# Step 0: Download Data


# GPU-Accelerated Time Series Forecasting

**Hardware**: RTX 3070 + CUDA 13.1 + CuPy 13.3.0 + LightGBM

**7-Step Pipeline**:
1. Load data & baseline metric
2. Temporal features (lags, rolling windows)
3. Horizon-specific LightGBM models
4. PCA dimensionality reduction
5. Smoothed target encoding
6. Feature selection & interactions
7. Ensemble predictions

**Key Design**: Matrix operations (GPU) → CuPy. External libs (CPU) → NumPy.


In [1]:
# GPU Setup & Initialization

import cupy as np
import numpy as np_cpu
import sys

print(f"Python: {sys.executable}")
print(f"CuPy Version: {np.__version__}")

# Check GPU
try:
    device_count = np.cuda.runtime.getDeviceCount()
    device = np.cuda.Device(0)
    cap = device.compute_capability
    print(f"✓ GPU Ready: {device_count} device(s), Compute Capability {cap}")
except Exception as e:
    print(f"✗ GPU Error: {e}")

Python: c:\Users\anike\Desktop\ts-forecasting\.venv\Scripts\python.exe
CuPy Version: 13.6.0
✓ GPU Ready: 1 device(s), Compute Capability 86



# Step 1: Download Data


In [2]:

import os
import requests

def download_data(url, filepath):
    if os.path.exists(filepath):
        print(f"File {filepath} already exists. Skipping download.")
        return

    print(f"Downloading data from {url}...")
    os.makedirs(os.path.dirname(filepath), exist_ok=True)
    
    response = requests.get(url, stream=True)
    if response.status_code == 200:
        with open(filepath, 'wb') as f:
            for chunk in response.iter_content(chunk_size=8192):
                f.write(chunk)
        print(f"Downloaded to {filepath}")
    else:
        print(f"Failed to download. Status code: {response.status_code}")

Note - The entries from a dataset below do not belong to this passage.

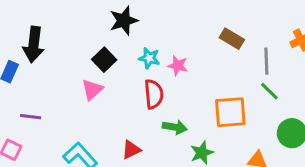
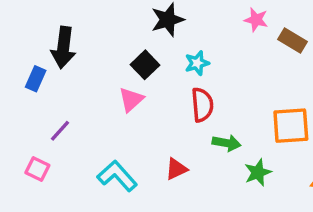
cyan star: (149, 58) -> (197, 63), turned -30
pink star: (178, 66) -> (256, 20), moved
purple line: (31, 117) -> (60, 131), turned -55

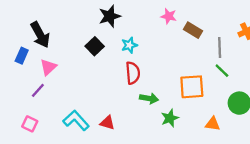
black arrow: (63, 47) -> (40, 35), turned -36
pink triangle: (131, 100) -> (48, 67), moved
pink square: (37, 169) -> (30, 124), moved
red triangle: (176, 169) -> (107, 123), moved, turned 42

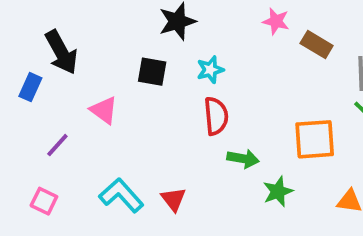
black square: (95, 46) -> (152, 72), turned -36
pink triangle: (48, 67) -> (104, 110), moved, turned -42
red triangle: (107, 123) -> (173, 199), turned 35

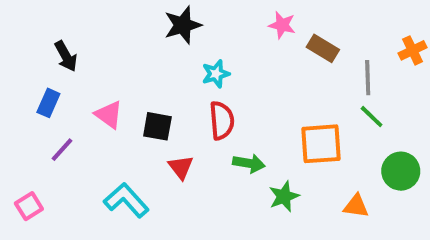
black arrow: (61, 52) -> (66, 56), size x0.7
black square: (152, 72) -> (157, 126), moved
blue rectangle: (30, 87) -> (48, 103), moved
red triangle: (173, 199) -> (181, 167), moved
pink square: (44, 201) -> (29, 206), moved, turned 32

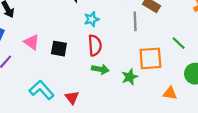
gray line: (368, 78) -> (135, 21), moved
green arrow: (249, 163) -> (100, 69), moved
red triangle: (181, 167) -> (72, 98), moved
green star: (284, 196) -> (130, 77), moved

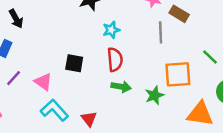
pink triangle: (32, 42) -> (43, 82), moved
orange triangle: (170, 93) -> (200, 114), size x1.6

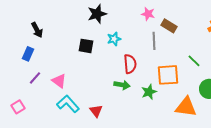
red semicircle: (115, 60) -> (130, 64), moved
black square: (74, 63) -> (86, 46), moved

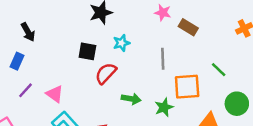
gray line: (154, 41) -> (163, 59), moved
red semicircle: (130, 64) -> (106, 73), moved, turned -132

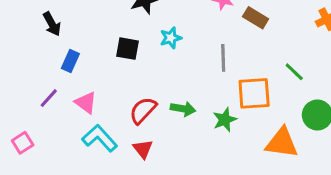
blue rectangle: (17, 61) -> (70, 61), moved
red semicircle: (106, 73) -> (143, 110), moved

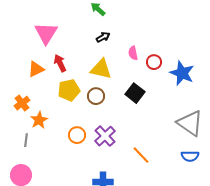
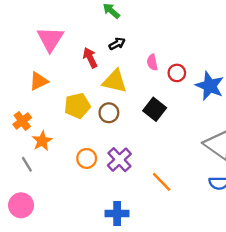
red arrow: (60, 63) -> (90, 58), moved
gray line: (26, 140) -> (27, 164), turned -40

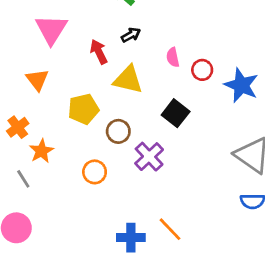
orange triangle: (39, 81) -> (37, 80), turned -42
brown circle: (109, 113) -> (118, 131), moved
purple cross: (119, 160) -> (149, 157), moved
orange line: (162, 182) -> (170, 229), moved

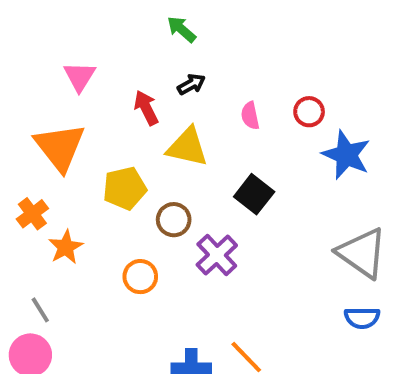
pink triangle: (51, 29) -> (79, 76), size x0.7
red circle: (202, 70) -> (309, 112), moved
orange triangle: (37, 80) -> (60, 147), size x1.6
gray line: (23, 179) -> (40, 310), moved

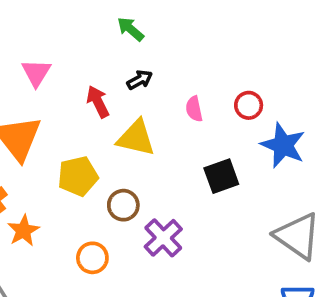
black square: (254, 194) -> (221, 176), moved, turned 32

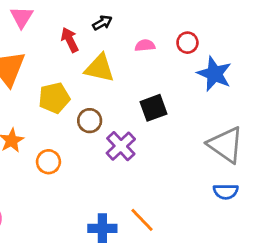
pink semicircle: (194, 109) -> (145, 45), turned 96
black square: (221, 176) -> (153, 108), moved
orange circle: (92, 258) -> (48, 162), moved

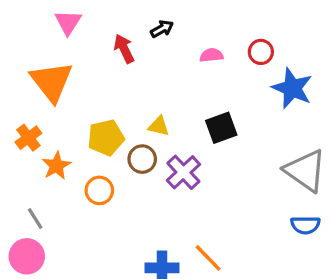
yellow triangle: (100, 68) -> (159, 126), moved, size x0.6
yellow pentagon: (54, 98) -> (106, 138), moved
brown circle: (90, 121) -> (142, 159), moved

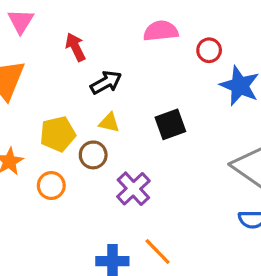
black arrow: (162, 29) -> (106, 82), moved, size x1.4
pink semicircle: (211, 55) -> (161, 31), moved, size x1.5
purple cross: (183, 172) -> (133, 189), moved

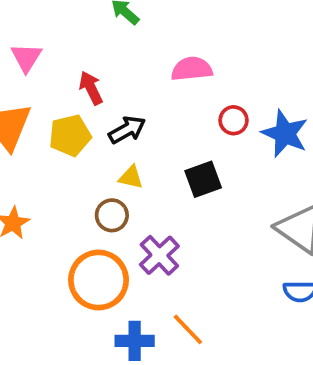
red circle: (209, 50) -> (234, 120), moved
yellow pentagon: (58, 134) -> (70, 135), moved
orange circle: (51, 186) -> (99, 280), moved, size x1.8

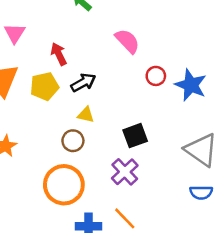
pink semicircle: (192, 69) -> (127, 41), turned 52
black square: (203, 179) -> (135, 136), moved
purple cross: (159, 255) -> (125, 172), moved

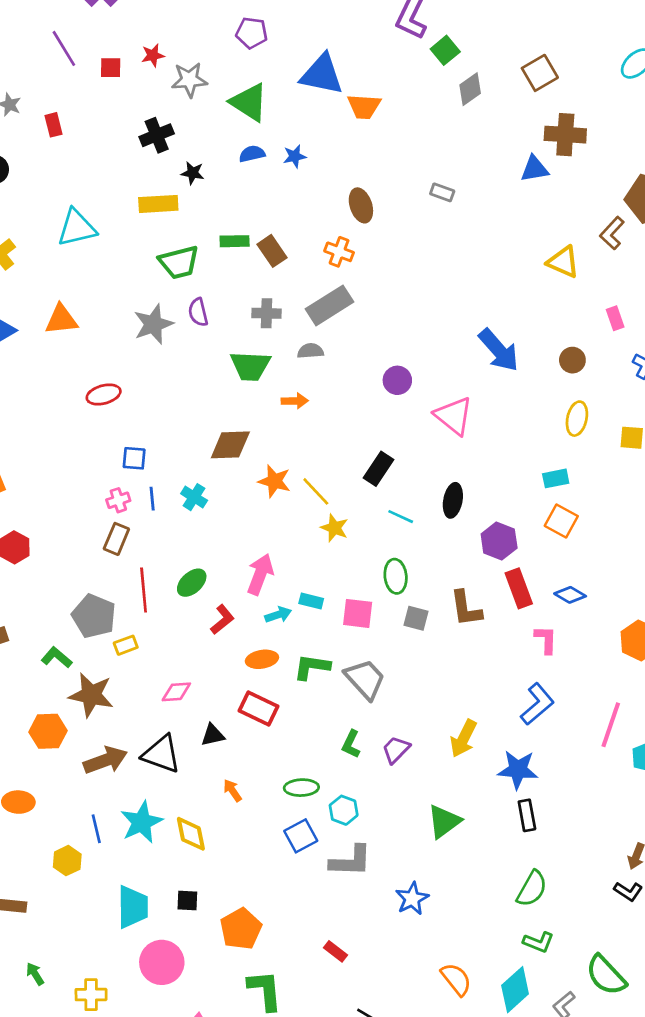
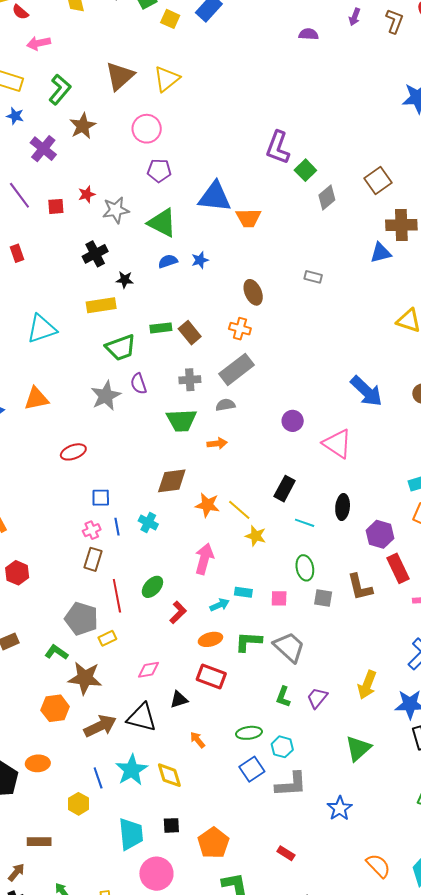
pink arrow: (260, 574) -> (204, 559), moved
pink square: (358, 613) -> (279, 598), size x0.7

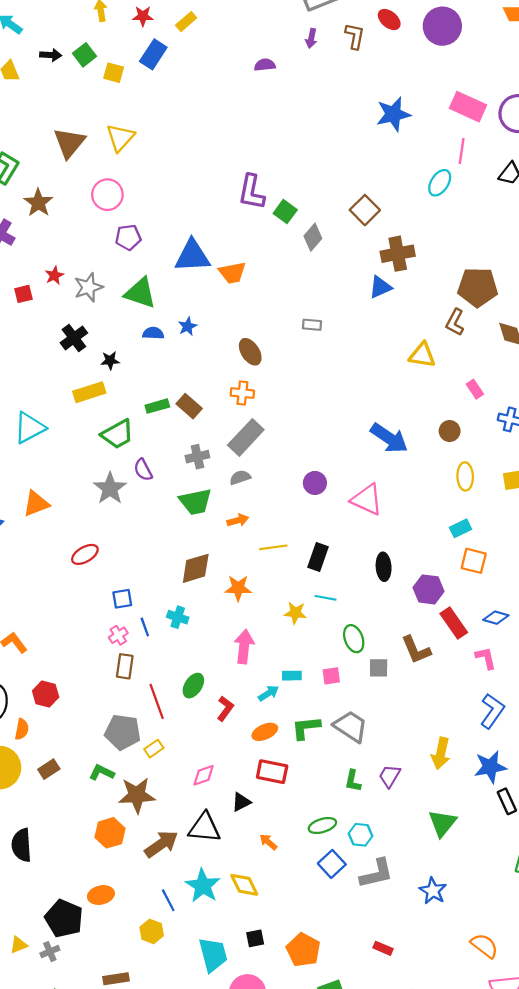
blue semicircle: (168, 261) -> (153, 333), turned 30
yellow line: (239, 510) -> (273, 547), moved, turned -40
cyan line: (305, 523) -> (325, 598), moved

DATA_URL = "https://storage.googleapis.com/kagglesdsdata/competitions/105581/15271735/test.parquet?GoogleAccessId=web-data@kaggle-161607.iam.gserviceaccount.com&Expires=1770992767&Signature=Fj%2F5LPgyVbzbph1WeG3uCJRMdqsabiq%2BKM3msHzs8y%2BXoHuAzoKKjvFDg3t8ueiPngilQtsFWg4FbUfzajf%2BDqzehOTGwRWzU6bX0xvdrrOeQusa7glpDDnF9n6C0izwzU8k%2FxFDdU7qI6vUtJLm3Yk20zfZMYx%2BuGtFrrtoTzcUx0k5ut%2Ft4OtyyBeCzpsUpCA5EjKMGbqRnB5P%2F7SCEWlwCQ7ZXL8w0kKJGCC3%2FYOqSktMDRhaeLsyP3lfCejur%2BxGfcd8hoLQWsEHOkYEw91k%2F%2BOy6vg5PkpYlQN2Exovmjg3o56VBIAZLLZhU%2BCAvtfL4X%2Bw02HrNJVKi5mhoA%3D%3D&response-content-disposition=attachment%3B+filename%3Dtest.parquet"
download_data(DATA_URL, "data/test.parquet")


File data/test.parquet already exists. Skipping download.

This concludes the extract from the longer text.